“I will respectfully call the attention of the department to the peculiar circumstances of my exploration, which will, it seems to me, explain the exceeding of the appropriation, with every desire and effort on my part so to arrange the scale and conduct it as not to involve a deficiency. The field was almost totally new, rendering it impossible to form an estimate. Much work of reconnoissance had to be done, which had previously been done for all the other routes, before a direction could be given to the railroad examinations and estimates proper. Unforeseen expenses in the way of presents, etc., had to be incurred to conciliate the Indian tribes, for our route was the only one, so far as I was informed, that at the time was deemed particularly dangerous; and the investigation of the question of snow was a vital and fundamental one, essential to making any reliable report at all, and included within the express requirements of the original instructions. I deeply regretted the deficiency which I found impending at Fort Benton, and I took at that place that course which I believed Congress and the department would have taken under the circumstances.”
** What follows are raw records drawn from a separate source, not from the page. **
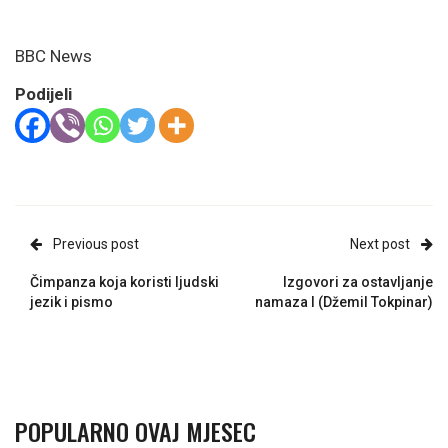
BBC News
Podijeli
Previous post
Next post
Čimpanza koja koristi ljudski
Izgovori za ostavljanje
jezik i pismo
namaza I (Džemil Tokpinar)
POPULARNO OVAJ MJESEC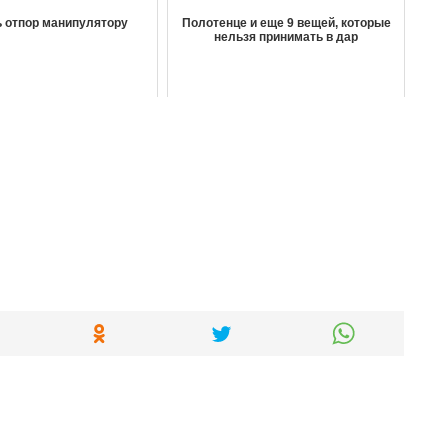
ь отпор манипулятору
Полотенце и еще 9 вещей, которые
нельзя принимать в дар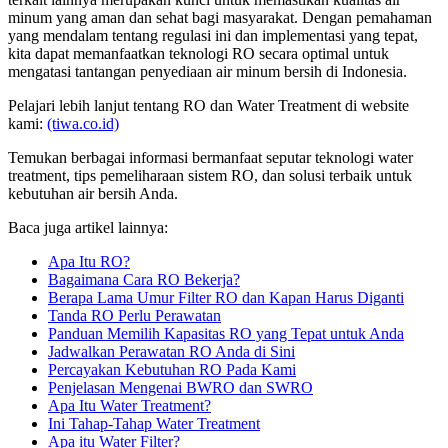
minum yang aman dan sehat bagi masyarakat. Dengan pemahaman
yang mendalam tentang regulasi ini dan implementasi yang tepat,
kita dapat memanfaatkan teknologi RO secara optimal untuk
mengatasi tantangan penyediaan air minum bersih di Indonesia.
Pelajari lebih lanjut tentang RO dan Water Treatment di website
kami:
(tiwa.co.id)
Temukan berbagai informasi bermanfaat seputar teknologi water
treatment, tips pemeliharaan sistem RO, dan solusi terbaik untuk
kebutuhan air bersih Anda.
Baca juga artikel lainnya:
Apa Itu RO?
Bagaimana Cara RO Bekerja?
Berapa Lama Umur Filter RO dan Kapan Harus Diganti
Tanda RO Perlu Perawatan
Panduan Memilih Kapasitas RO yang Tepat untuk Anda
Jadwalkan Perawatan RO Anda di Sini
Percayakan Kebutuhan RO Pada Kami
Penjelasan Mengenai BWRO dan SWRO
Apa Itu Water Treatment?
Ini Tahap-Tahap Water Treatment
Apa itu Water Filter?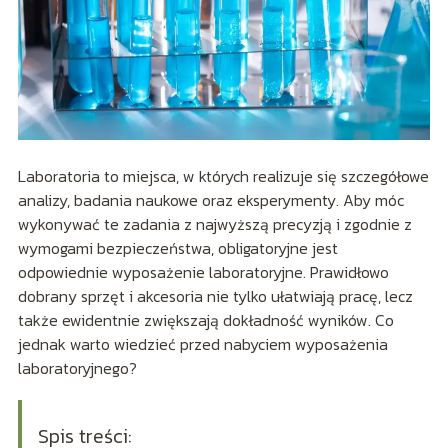
Laboratoria to miejsca, w których realizuje się szczegółowe
analizy, badania naukowe oraz eksperymenty. Aby móc
wykonywać te zadania z najwyższą precyzją i zgodnie z
wymogami bezpieczeństwa, obligatoryjne jest
odpowiednie wyposażenie laboratoryjne. Prawidłowo
dobrany sprzęt i akcesoria nie tylko ułatwiają pracę, lecz
także ewidentnie zwiększają dokładność wyników. Co
jednak warto wiedzieć przed nabyciem wyposażenia
laboratoryjnego?
Spis treści:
Moreover, to provide funds indispensable for the immediate needs of the survey, the governor had drawn on Corcoran and Riggs, government bankers in Washington, to the amount of $16,000, and these drafts all went to protest.

But the Secretary’s order arrived too late to frustrate Governor Stevens’s thoroughgoing measures for determining the snow question. The problem was solved before the work of the winter parties could be arrested, and this most important point was clearly and satisfactorily set forth in the report. The much-feared mountain snows were found to be greatly exaggerated, and to present no real obstacle to the operation of railroads. In this respect the report has been fully confirmed by subsequent experience, and in fact less difficulty has been encountered from snow in the mountains than on the plains of Dakota.
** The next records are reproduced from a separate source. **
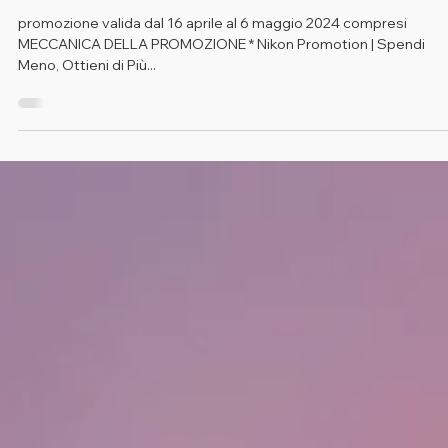
16 apr 2024
Promozioni
SPENDI MENO, OTTIENI DI PIÚ
promozione valida dal 16 aprile al 6 maggio 2024 compresi
MECCANICA DELLA PROMOZIONE * Nikon Promotion | Spendi
Meno, Ottieni di Più...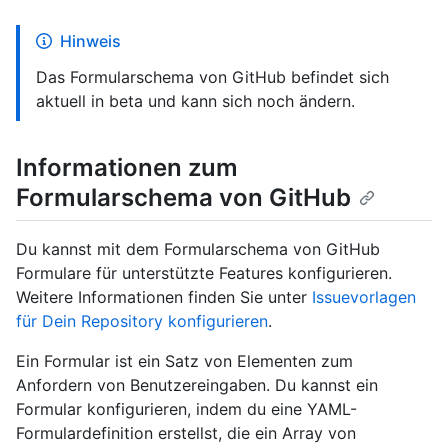
Hinweis
Das Formularschema von GitHub befindet sich
aktuell in beta und kann sich noch ändern.
Informationen zum
Formularschema von GitHub
Du kannst mit dem Formularschema von GitHub
Formulare für unterstützte Features konfigurieren.
Weitere Informationen finden Sie unter
Issuevorlagen
für Dein Repository konfigurieren
.
Ein Formular ist ein Satz von Elementen zum
Anfordern von Benutzereingaben. Du kannst ein
Formular konfigurieren, indem du eine YAML-
Formulardefinition erstellst, die ein Array von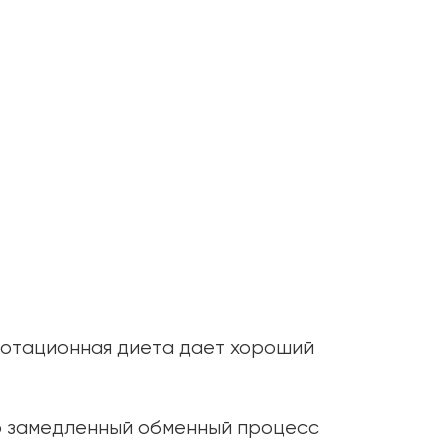
ния:
13 минут
ротационная диета дает хороший
о замедленный обменный процесс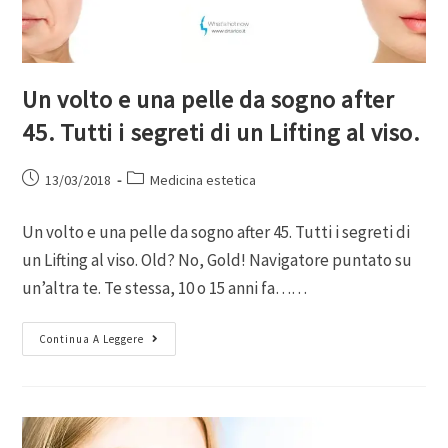
Un volto e una pelle da sogno after
45. Tutti i segreti di un Lifting al viso.
13/03/2018
Medicina estetica
Un volto e una pelle da sogno after 45. Tutti i segreti di
un Lifting al viso. Old? No, Gold! Navigatore puntato su
un’altra te. Te stessa, 10 o 15 anni fa……
Continua A Leggere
He decided, therefore, to hasten to Washington the earliest moment his threefold duties of the governorship, Indian service, and the exploration would admit of, filled with the fixed determination to prevent the discontinuance of the exploration, to secure the payment of the protested drafts, and to enlighten the government as to the necessity of the Blackfoot council, and of extinguishing the Indian title within his own Territory.
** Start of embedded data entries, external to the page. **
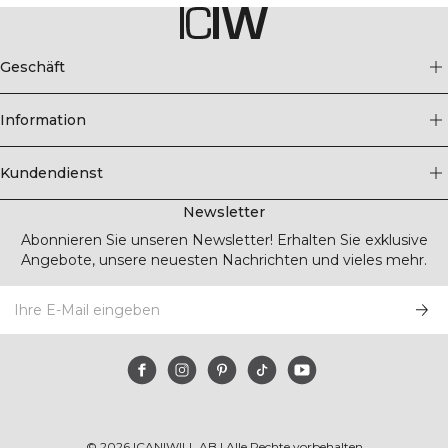
Geschäft
Information
Kundendienst
Newsletter
Abonnieren Sie unseren Newsletter! Erhalten Sie exklusive
Angebote, unsere neuesten Nachrichten und vieles mehr.
©
2026
ICANIWILL AB |
Alle Rechte vorbehalten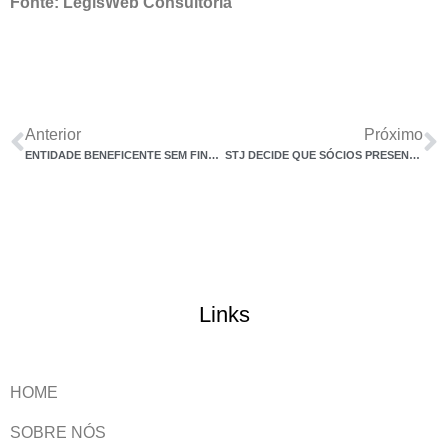
Fonte: LegisWeb Consultoria
Anterior
Próximo
ENTIDADE BENEFICENTE SEM FINS LUCRATIVOS NÃO PODE USUFRUIR DE IMUNIDADES TRIBUTÁRIAS SEM APRESENTAÇÃO DO CERTIFICADO DE ENTIDADE BENEFICENTE
STJ DECIDE QUE SÓCIOS PRESENTES NO FECHAMENTO DA EMPRESA RESPONDEM POR DÍVIDA TRIBUTÁRIA
Links
HOME
SOBRE NÓS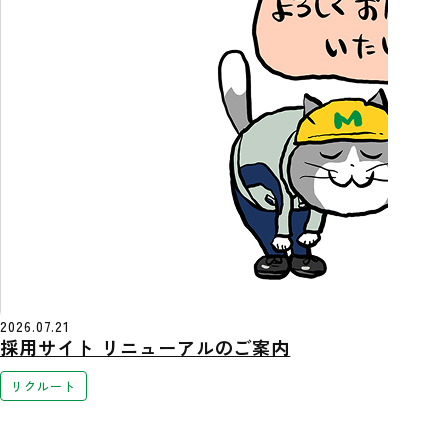
2026.07.21
採用サイト リニューアルのご案内
リクルート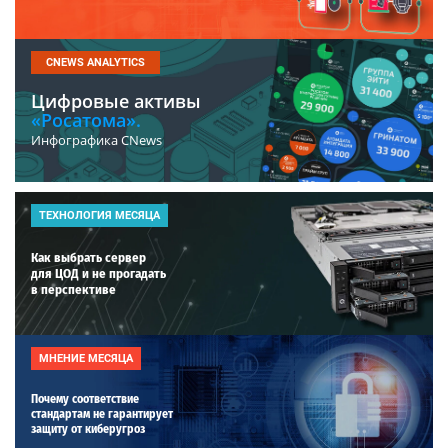
CNEWS ANALYTICS
Цифровые активы
«Росатома».
Инфографика CNews
ТЕХНОЛОГИЯ МЕСЯЦА
Как выбрать сервер
для ЦОД и не прогадать
в перспективе
МНЕНИЕ МЕСЯЦА
Почему соответствие
стандартам не гарантирует
защиту от киберугроз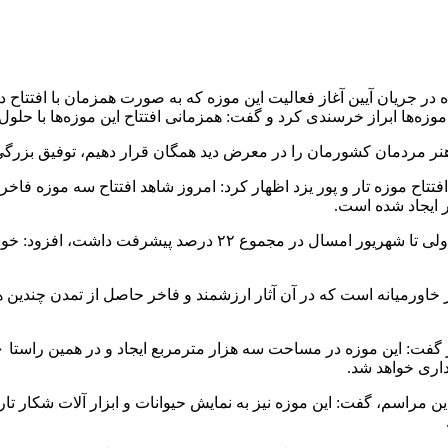
 رئیس بنیاد مستضعفان صبح امروز شنبه ۱۱ اسفندماه در جریان آیین آغاز فعالیت این موزه که به
زه‌ها ابراز خرسندی کرد و گفت: همزمانی افتتاح این موزه‌ها با حلول
 و هنر مردمان کشورمان را در معرض دید همگان قرار دهیم، توفیق بزرگ
تتاح موزه تار و پور یزد اظهار کرد: امروز شاهد افتتاح سه موزه فا
وی با بیان این که عملیات ساخت این موزه از مرداد ۱۴۰۲ شروع شد ول
خی در خاورمیانه است که در آن آثار ارزشمند و فاخر حاصل از تمدن چندی
این مراسم، گفت: این موزه نیز به نمایش حیوانات و ابزار آلات شکار 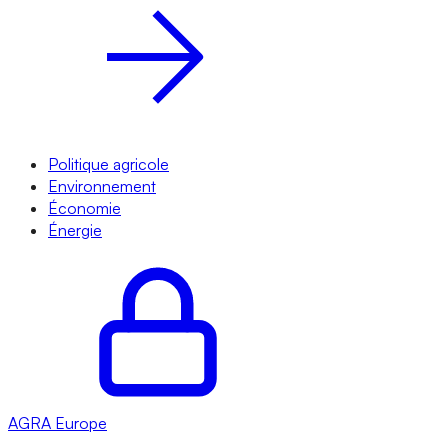
Politique agricole
Environnement
Économie
Énergie
AGRA
Europe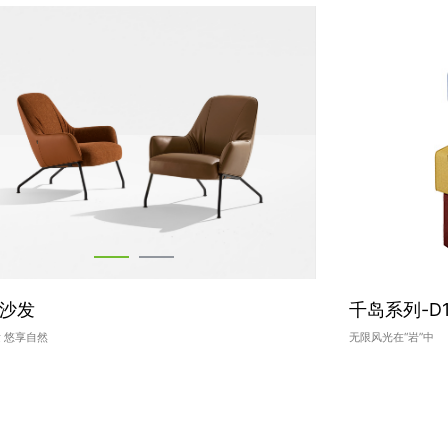
/沙发
千岛系列-D1
 悠享自然
无限风光在“岩”中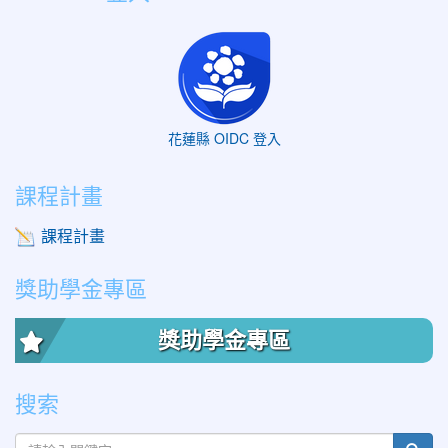
花蓮縣 OIDC 登入
課程計畫
課程計畫
獎助學金專區
獎助學金專區
搜索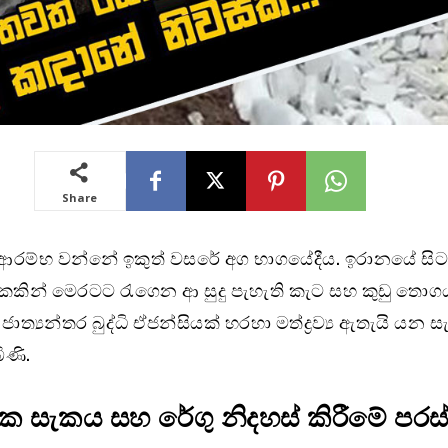
Share
ම ආරම්භ වන්නේ ඉකුත් වසරේ අග භාගයේදීය. ඉරානයේ සි
කින් මෙරටට රැගෙන ආ සුදු පැහැති කැට සහ කුඩු තොග
ාත්‍යන්තර බුද්ධි ඒජන්සියක් හරහා මත්ද්‍රව්‍ය ඇතැයි යන
ිණි.
ක සැකය සහ රේගු නිදහස් කිරීමේ පරස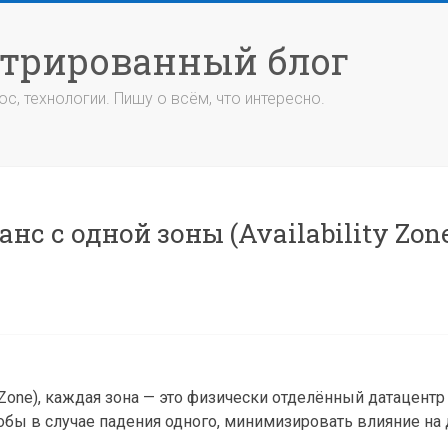
стрированный блог
с, технологии. Пишу о всём, что интересно.
с с одной зоны (Availability Zone
 Zone), каждая зона — это физически отделённый датацентр
чтобы в случае падения одного, минимизировать влияние на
To justify his going without leave first obtained, the legislature passed a joint resolution that “no disadvantage would result to the Territory should the governor visit Washington, if, in his judgment, the interests of the Northern Pacific Railroad survey could thereby be promoted.”


CHAPTER XXIII
RETURN TO WASHINGTON.—REPORT OF EXPLORATION

Governor Stevens left Olympia on March 26, and, proceeding by way of the Cowlitz to the Columbia, and by steamer down the coast, reached San Francisco early in April. Here he found a group of his old friends and brother officers, including Mason, Halleck, and Folsom, and how warmly he was received by them, and how interesting they found his accounts of the exploration, the Indians, and the many wild and new scenes he had passed through, may be imagined. His arrival attracted much public attention; his exploration was deemed a very important and remarkable one, and one conducted with remarkable ability and success; and in Music Hall, on Bush Street, April 13, before a crowded audience, and introduced by Mayor Garrison, he gave an able address upon the Northern route. In this address he boldly advocated three railroads across the continent, declaring that the subject of internal communications was too great to be treated from a sectional point of view. He demonstrated the favorable character of the route and country he had explored, the navigability of the upper Columbia and Missouri, and the little obstruction from snows. The impression made by this address is reflected in the editorial of the San Francisco “Herald:”—

“Of all the surveys ordered by the general government at Washington with a view to the selection of a route for a railroad across the continent, that intrusted to Governor Stevens is by far the most satisfactory. He took the field in June last, having left the Mississippi River on the 15th of that month, and, moving steadily westward,—throwing out parties on the right and left of his line, surveying every stream of any consequence, exploring every pass again and again,—he has accomplished in that time the survey of a belt extending two thousand miles from east to west, and from one hundred and fifty to two hundred miles from north to south. In the Rocky Mountains his explorations have extended over four hundred miles from north to south, and in the Cascade Mountains over two hundred and fifty miles. While the main work of reconnoissance was going on, the auxiliary departments of geology, natural history, botany, etc., were prosecuted with vigor and success. The results obtained in so short a space of time are, as far as we are aware, unparalleled.

“The route thus occupied by Governor Stevens and his party is the route of the two great rivers across the continent, the Missouri and Columbia. Their tributaries interlock; the whole mountain range is broken down into spurs and valleys, and no obstruction exists from snow. The whole route is eminently practicable. The highest grade will be fifty feet to the mile. The summit level of the road will be about five thousand feet above the sea. There will be but one tunnel. The snows will be less than in the New England States. The Missouri River has been surveyed, and found to be navigable for steamers to the Falls, about seven hundred miles from Puget Sound, and five hundred miles to the point where the main Columbia is first reached by railroad from the East. This five hundred miles is in part along Clark’s Fork, affording one hundred miles navigable for steamers.